Page images and extracted text:
———

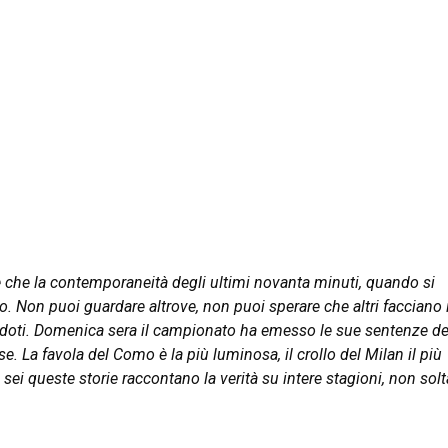
e è che la contemporaneità degli ultimi novanta minuti, quando si
o. Non puoi guardare altrove, non puoi sperare che altri facciano i
andoti. Domenica sera il campionato ha emesso le sue sentenze def
. La favola del Como è la più luminosa, il crollo del Milan il più
e sei queste storie raccontano la verità su intere stagioni, non sol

———

▶ _Exercise goal_
Without including any picture, print all of the entries above exactly.

▶ _Response to this exercise_
e è che la contemporaneità degli ultimi novanta minuti, quando si
o. Non puoi guardare altrove, non puoi sperare che altri facciano i
andoti. Domenica sera il campionato ha emesso le sue sentenze def
. La favola del Como è la più luminosa, il crollo del Milan il più
e sei queste storie raccontano la verità su intere stagioni, non sol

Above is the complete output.